■ Bounding box prediction data:
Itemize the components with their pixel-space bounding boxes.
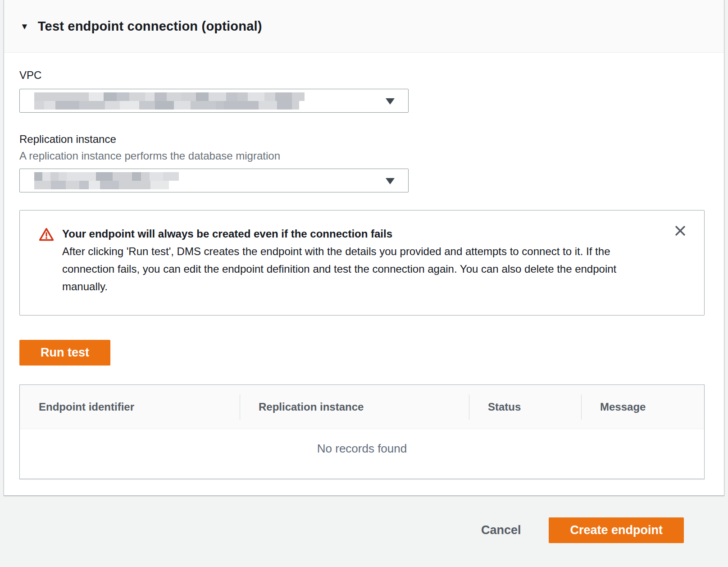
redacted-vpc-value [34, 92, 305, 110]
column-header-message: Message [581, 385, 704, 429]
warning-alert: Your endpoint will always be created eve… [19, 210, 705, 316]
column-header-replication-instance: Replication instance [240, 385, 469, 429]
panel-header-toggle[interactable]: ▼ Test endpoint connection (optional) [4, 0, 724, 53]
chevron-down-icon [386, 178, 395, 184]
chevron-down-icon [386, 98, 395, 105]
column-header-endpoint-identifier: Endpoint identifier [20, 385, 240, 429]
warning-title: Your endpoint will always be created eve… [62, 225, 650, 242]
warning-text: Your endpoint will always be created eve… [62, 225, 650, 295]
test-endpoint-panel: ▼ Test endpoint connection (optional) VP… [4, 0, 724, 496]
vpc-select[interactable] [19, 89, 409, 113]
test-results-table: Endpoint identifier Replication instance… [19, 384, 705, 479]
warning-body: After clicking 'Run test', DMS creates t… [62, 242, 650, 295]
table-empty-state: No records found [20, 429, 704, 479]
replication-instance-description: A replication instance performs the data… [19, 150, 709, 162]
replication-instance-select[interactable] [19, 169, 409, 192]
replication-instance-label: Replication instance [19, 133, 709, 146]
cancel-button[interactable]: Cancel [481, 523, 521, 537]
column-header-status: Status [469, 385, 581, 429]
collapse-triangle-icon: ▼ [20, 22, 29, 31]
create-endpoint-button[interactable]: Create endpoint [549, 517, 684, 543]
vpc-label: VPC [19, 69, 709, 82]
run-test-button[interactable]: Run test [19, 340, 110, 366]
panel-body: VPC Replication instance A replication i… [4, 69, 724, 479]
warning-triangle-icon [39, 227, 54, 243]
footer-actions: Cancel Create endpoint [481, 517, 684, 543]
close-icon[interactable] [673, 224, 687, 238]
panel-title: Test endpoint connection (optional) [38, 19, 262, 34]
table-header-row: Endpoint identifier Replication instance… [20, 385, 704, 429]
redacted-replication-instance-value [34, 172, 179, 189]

■ Task to carry out:
Transcribe each record exactly as it stands, setting aside any pictures.

■ Response to this task:
Itemize the components with their pixel-space bounding boxes.
redacted-vpc-value [34, 92, 305, 110]
column-header-message: Message [581, 385, 704, 429]
warning-alert: Your endpoint will always be created eve… [19, 210, 705, 316]
column-header-replication-instance: Replication instance [240, 385, 469, 429]
panel-header-toggle[interactable]: ▼ Test endpoint connection (optional) [4, 0, 724, 53]
chevron-down-icon [386, 178, 395, 184]
chevron-down-icon [386, 98, 395, 105]
column-header-endpoint-identifier: Endpoint identifier [20, 385, 240, 429]
warning-title: Your endpoint will always be created eve… [62, 225, 650, 242]
warning-text: Your endpoint will always be created eve… [62, 225, 650, 295]
test-endpoint-panel: ▼ Test endpoint connection (optional) VP… [4, 0, 724, 496]
vpc-select[interactable] [19, 89, 409, 113]
test-results-table: Endpoint identifier Replication instance… [19, 384, 705, 479]
warning-body: After clicking 'Run test', DMS creates t… [62, 242, 650, 295]
table-empty-state: No records found [20, 429, 704, 479]
replication-instance-description: A replication instance performs the data… [19, 150, 709, 162]
replication-instance-select[interactable] [19, 169, 409, 192]
replication-instance-label: Replication instance [19, 133, 709, 146]
cancel-button[interactable]: Cancel [481, 523, 521, 537]
column-header-status: Status [469, 385, 581, 429]
collapse-triangle-icon: ▼ [20, 22, 29, 31]
create-endpoint-button[interactable]: Create endpoint [549, 517, 684, 543]
vpc-label: VPC [19, 69, 709, 82]
run-test-button[interactable]: Run test [19, 340, 110, 366]
panel-body: VPC Replication instance A replication i… [4, 69, 724, 479]
warning-triangle-icon [39, 227, 54, 243]
footer-actions: Cancel Create endpoint [481, 517, 684, 543]
close-icon[interactable] [673, 224, 687, 238]
panel-title: Test endpoint connection (optional) [38, 19, 262, 34]
table-header-row: Endpoint identifier Replication instance… [20, 385, 704, 429]
redacted-replication-instance-value [34, 172, 179, 189]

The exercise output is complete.